The apparent rate constant k_app and R² were calculated from the linear plot ln(C₀/C) vs. irradiation time (t) as shown in Fig. 12. With an increase in tartrazine concentration from 20 to 100 mg/L, the degradation rate constant decreases from 0.014 to 0.009 min^–1 and the half-life time (t_1/2) increases from 49.28 to 76.66 min when the value of TAR was increased from 20 to 100 mg/L. Consequently the pseudo first-order kinetic can really be used to describe the photodegradation of tartrazine onto the TiO₂/ZnAL-LDH catalyst in agreement with similar works [3, 4, 13].

Fig. 12.

ln (C_t/C₀) vs. time for different initial dye concentration (10, 20, 40, 60, 80, and 100 mg L^–1), with C_catalyst = 1 g/L, and free pH 6.

Recyclability of TiO₂/ZnAl-LDH Catalyst

The reusability of TiO₂/ZnAl-LDH catalyst in the photodegradation of TAR (C_TAR = 20 mg/L) at free pH 6 was also studied under sunlight conditions over the course of 120 min (Fig. 13). The photocatalyst in any run was collected, washed with distilled water, dried and then used in a new experiment. The reduction in the activity (4%) of reused catalyst after 5 cycles may result from fouling of the photocatalyst due the deposition of hydroxide radicals on the surface of the catalyst. It result that the catalyst maintained good photodegradation capacity after fifth treatment cycles. This observation can be explained by the high stability of TiO₂–HDL catalyst, while its surface remained resistant to agglomeration or sintering under the stated experimental conditions. These results are in agreement with the results of DRX and FTIR obtained previously.

Fig. 13.

Photodegradation of tartrazine over six catalytic cycles in sunlight (C_TAR = 20 mg/L, C_catalyst = 0.1 g/L, and free pH 6).

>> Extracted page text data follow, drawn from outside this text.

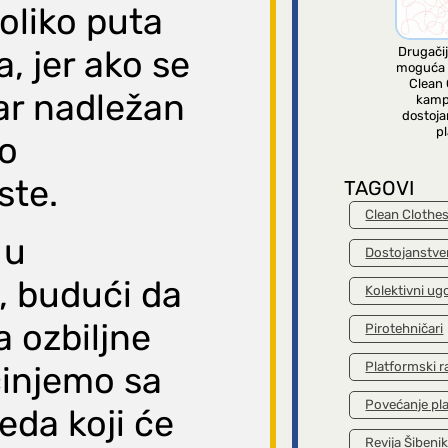
oliko puta
, jer ako se
Drugačij
moguća 
Clean 
tar nadležan
kamp
dostoja
pl
ao
ste.
TAGOVI
Clean Clothe
 u
Dostojanstve
 budući da
Kolektivni ug
 ozbiljne
Pirotehničari
Platformski r
činjemo sa
Povećanje pl
eda koji će
Revija Šibeni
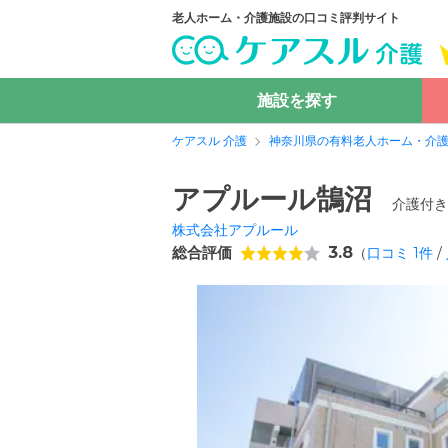
老人ホーム・介護施設の口コミ評判サイト
施設を探す
ケアスル 介護
神奈川県の有料老人ホーム・介
アプルール鵠沼
介護付き
株式会社アプルール
総合評価
3.8
（
口コミ
1
件
/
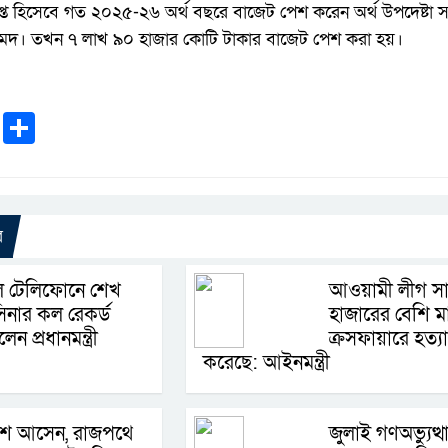
ত্বপ্রাপ্ত হিসেবে গত ২০২৫-২৬ অর্থ বছরে বাজেট পেশ করেন অর্থ উপদেষ্টা 
মেদ। তখন ৭ লাখ ৯০ হাজার কোটি টাকার বাজেট পেশ করা হয়।
k
r
ail
WhatsApp
Share
র
ল টেলিফোনে শেখ
আওয়ামী লীগ সা
িনার কল রেকর্ড
হাজারের বেশি ম
েন প্রধানমন্ত্রী
ক্রসফায়ারে হত্যা
করেছে: আইনমন্ত্রী
শে আসেন, রাজপথে
জুলাই গণঅভ্যুত্থ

Mineralization of Tartrazine Dye by COD Analysis

Chemical oxygen demand (COD) experiment was carried out at fixed time (120 min), catalytic dosage (0.1 g/L), and concentration of dye (20 mg/L). The values of COD were found to be reduced from 103 mg/L initial COD of TAR dye to 34 mg/L at the final experiments, and the percentage of mineralization is 66.99%. Similar results was also observed by Tayeb et al. [2].

CONCLUSIONS

The present work reported the development of TiO₂ immobilized on a layered double hydroxides (LDH) materials by co-precipitation method and their application for degradation of tartrazine using solar irradiation. The results show that TiO₂/ZnAl-LDH exhibited good photocatalytic activity with a degradation of 82% for tartrazine at free pH 6 has been found within 120 min under solar irradiation. It can be concluded that TiO₂/ZnAl-LDH is a stable, robust, effective, recyclable, and separable photocatalyst for dye removal. Thus, it is a promising material for environmental remediation.